Though the Merit-based Incentive Payment System (MIPS) for Medicare physicians does not take effect until 2019, UAB Medicine has already executed several successful campaigns to improve processes that will raise their MIPS rating.
The rating will rely on submitted data that will correlate into a score that ranks each physician among every other clinician in the Medicare system. "If you fall below the average, you get a penalty, and if you're above the average, you get an increase," says Stephen W. Stair, MD, FACP, the medical compliance officer and clinical associate professor with UAB Medicine. "And it's a pretty significant amount if you're not ready for it."
As an academic hospital with over 100 qualifying physicians, UAB Medicine must submit their MIPS results on their physicians as a group rather than individually. "We're all under one tax ID number," Stair says, adding that their efforts this year are related to PQRS, but will be instrumental in defining their MIPS score in 2019. "UAB Medicine already ranks high among academic institutions, but we want to continue to work toward improvement."

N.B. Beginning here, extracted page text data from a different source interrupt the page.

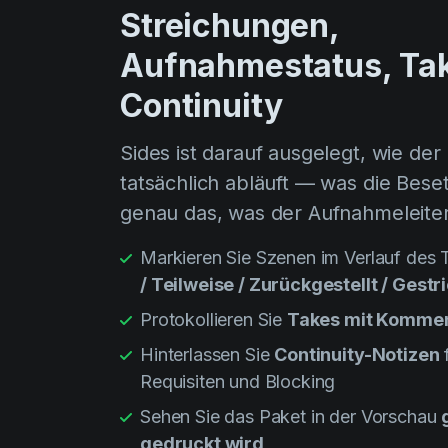
Streichungen,
Aufnahmestatus, Ta
Continuity
Sides ist darauf ausgelegt, wie der
tatsächlich abläuft — was die Beset
genau das, was der Aufnahmeleiter
Markieren Sie Szenen im Verlauf des 
/ Teilweise / Zurückgestellt / Gestr
Protokollieren Sie
Takes mit Komme
Hinterlassen Sie
Continuity-Notizen
Requisiten und Blocking
Sehen Sie das Paket in der Vorschau
gedruckt wird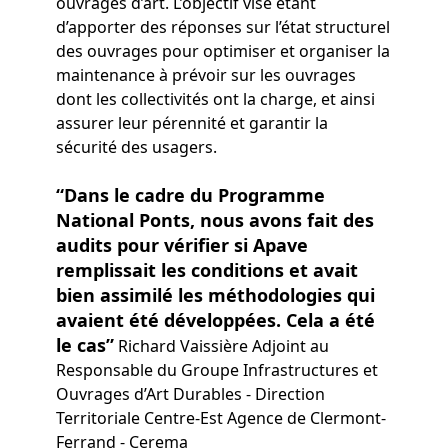
ouvrages d’art. L’objectif visé étant
d’apporter des réponses sur l’état structurel
des ouvrages pour optimiser et organiser la
maintenance à prévoir sur les ouvrages
dont les collectivités ont la charge, et ainsi
assurer leur pérennité et garantir la
sécurité des usagers.
“Dans le cadre du Programme
National Ponts, nous avons fait des
audits pour vérifier si Apave
remplissait les conditions et avait
bien assimilé les méthodologies qui
avaient été développées. Cela a été
le cas”
Richard Vaissière Adjoint au
Responsable du Groupe Infrastructures et
Ouvrages d’Art Durables - Direction
Territoriale Centre-Est Agence de Clermont-
Ferrand - Cerema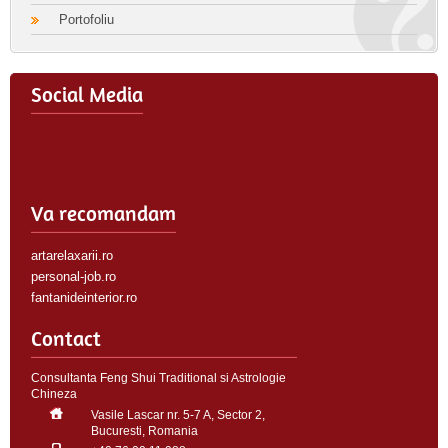
Portofoliu
Social Media
Va recomandam
artarelaxarii.ro
personal-job.ro
fantanideinterior.ro
Contact
Consultanta Feng Shui Traditional si Astrologie
Chineza
Vasile Lascar nr. 5-7 A, Sector 2,
Bucuresti, Romania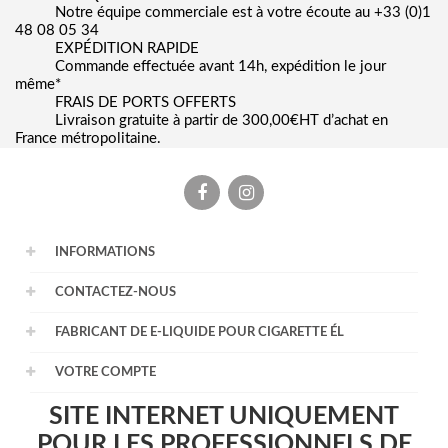
Notre équipe commerciale est à votre écoute au +33 (0)1
48 08 05 34
EXPÉDITION RAPIDE
Commande effectuée avant 14h, expédition le jour
même*
FRAIS DE PORTS OFFERTS
Livraison gratuite à partir de 300,00€HT d’achat en
France métropolitaine.
Facebook
Instagram
INFORMATIONS
CONTACTEZ-NOUS
FABRICANT DE E-LIQUIDE POUR CIGARETTE ÉL
VOTRE COMPTE
SITE INTERNET UNIQUEMENT
POUR LES PROFESSIONNELS DE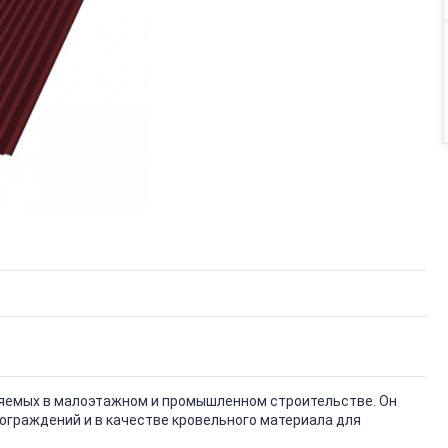
няемых в малоэтажном и промышленном строительстве. Он
ограждений и в качестве кровельного материала для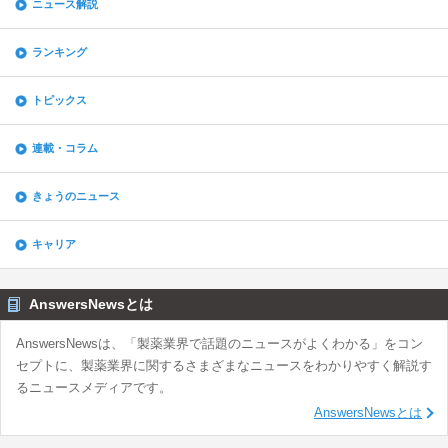
ニュース解説
ランキング
トピックス
連載・コラム
きょうのニュース
キャリア
AnswersNewsとは
AnswersNewsは、「製薬業界で話題のニュースがよくわかる」をコン
セプトに、製薬業界に関するさまざまなニュースをわかりやすく解説す
るニュースメディアです。
AnswersNewsとは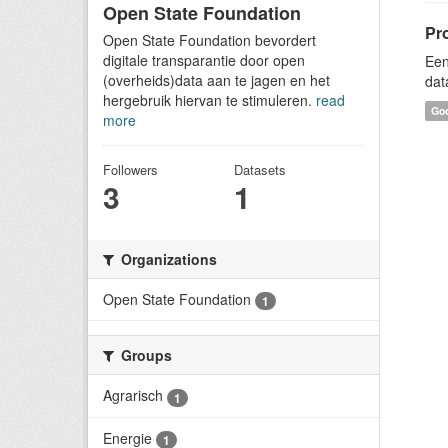
Open State Foundation
Pr
Open State Foundation bevordert
digitale transparantie door open
Een
(overheids)data aan te jagen en het
dat
hergebruik hiervan te stimuleren.
read
Goo
more
Followers
Datasets
3
1
Organizations
Open State Foundation
1
Groups
Agrarisch
1
Energie
1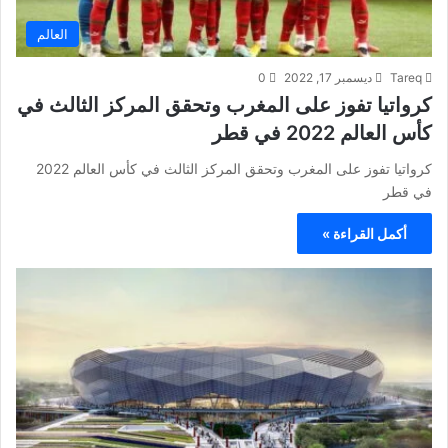
العالم
Tareq
ديسمبر 17, 2022
0
كرواتيا تفوز على المغرب وتحقق المركز الثالث في
كأس العالم 2022 في قطر
كرواتيا تفوز على المغرب وتحقق المركز الثالث في كأس العالم 2022
في قطر
أكمل القراءة »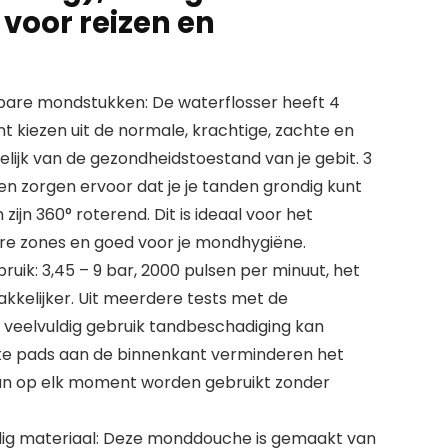
 voor reizen en
bare mondstukken: De waterflosser heeft 4
nt kiezen uit de normale, krachtige, zachte en
lijk van de gezondheidstoestand van je gebit. 3
n zorgen ervoor dat je je tanden grondig kunt
ijn 360° roterend. Dit is ideaal voor het
ere zones en goed voor je mondhygiëne.
ebruik: 3,45 – 9 bar, 2000 pulsen per minuut, het
kkelijker. Uit meerdere tests met de
j veelvuldig gebruik tandbeschadiging kan
hte pads aan de binnenkant verminderen het
kan op elk moment worden gebruikt zonder
g materiaal: Deze monddouche is gemaakt van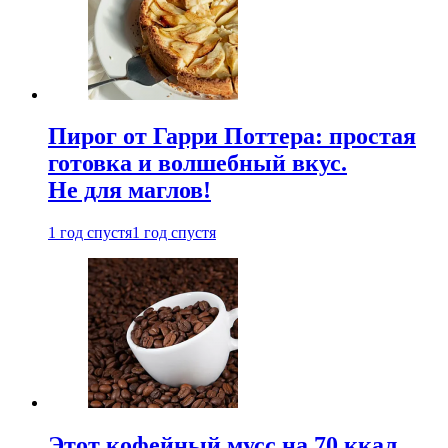
Пирог от Гарри Поттера: простая
готовка и волшебный вкус.
Не для маглов!
1 год спустя
1 год спустя
Этот кофейный мусс на 70 ккал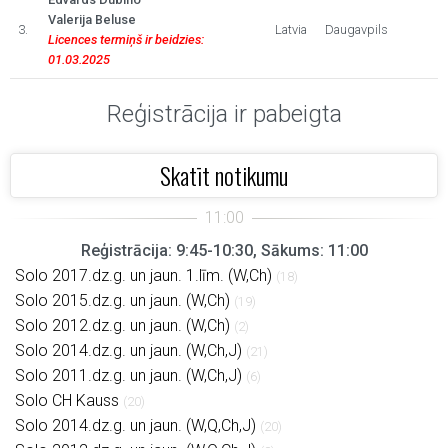
Valerija Beluse
3.
Latvia
Daugavpils
Licences termiņš ir beidzies:
01.03.2025
Reģistrācija ir pabeigta
Skatīt notikumu
Reģistrācija: 9:45-10:30, Sākums: 11:00
Solo 2017.dz.g. un jaun. 1.līm. (W,Ch)
(18)
Solo 2015.dz.g. un jaun. (W,Ch)
(19)
Solo 2012.dz.g. un jaun. (W,Ch)
(2)
Solo 2014.dz.g. un jaun. (W,Ch,J)
(21)
Solo 2011.dz.g. un jaun. (W,Ch,J)
(6)
Solo CH Kauss
(20)
Solo 2014.dz.g. un jaun. (W,Q,Ch,J)
(20)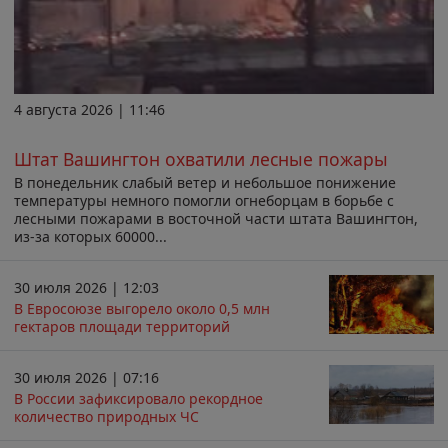
4 августа 2026 | 11:46
Штат Вашингтон охватили лесные пожары
В понедельник слабый ветер и небольшое понижение
температуры немного помогли огнеборцам в борьбе с
лесными пожарами в восточной части штата Вашингтон,
из-за которых 60000...
30 июля 2026 | 12:03
В Евросоюзе выгорело около 0,5 млн
гектаров площади территорий
30 июля 2026 | 07:16
В России зафиксировало рекордное
количество природных ЧС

PQRS (Physician Quality Reimbursement System) is one of Medicare's current reporting systems for determining reimbursement rates and will be melded into MIPS, along with several other current reporting systems, such as Meaningful Use.
CMS created a category titled Quality which replaces PQRS and will count toward 60 percent of a physician's score in the first year. UAB has focused on making progress in this area during the past year.
UAB Medicine made the diabetes eye exam a primary target for improvement. "This is a challenging measure because patients have eye exams outside UAB," Stair says. "And obtaining the documentation of the exam is a necessity."
Academic hospitals nationwide averaged 50 percent compliance for the eye exam among qualifying patients. UAB reached only 26 percent in 2015. "This is one of the few areas we struggled in," Stair says. "However, we managed a dramatic improvement. Last year, we reported at 45 percent. We're doing an innovative outreach."
The increase stems from a broad push to educate patients. UAB emailed patients a video on the importance of the dilated-eye exam and the need for their eye doctor to send the results to UAB.
Flu shots had also been a trouble spot. Other academic institutions averaged 63 percent compliance among qualifying patients while in 2015, UAB sat at 54 percent. The problem ran two-fold. First, many Alabamians believe the flu shot makes them sick or has no effect. Also, there are a number of pharmacies and groceries where UAB patients could get the shot without notifying UAB.
"We did a huge system-wide initiative," Stair says. They emailed 104,000 patients debunking the myths surrounding flu shots, and then followed up with a phone campaign to everyone over the age of 50. Of the 54,000 who were called, 14,167 people responded to the automated question about getting a flu shot. If they answered yes, that met the Medicare measure as patient-reported compliance.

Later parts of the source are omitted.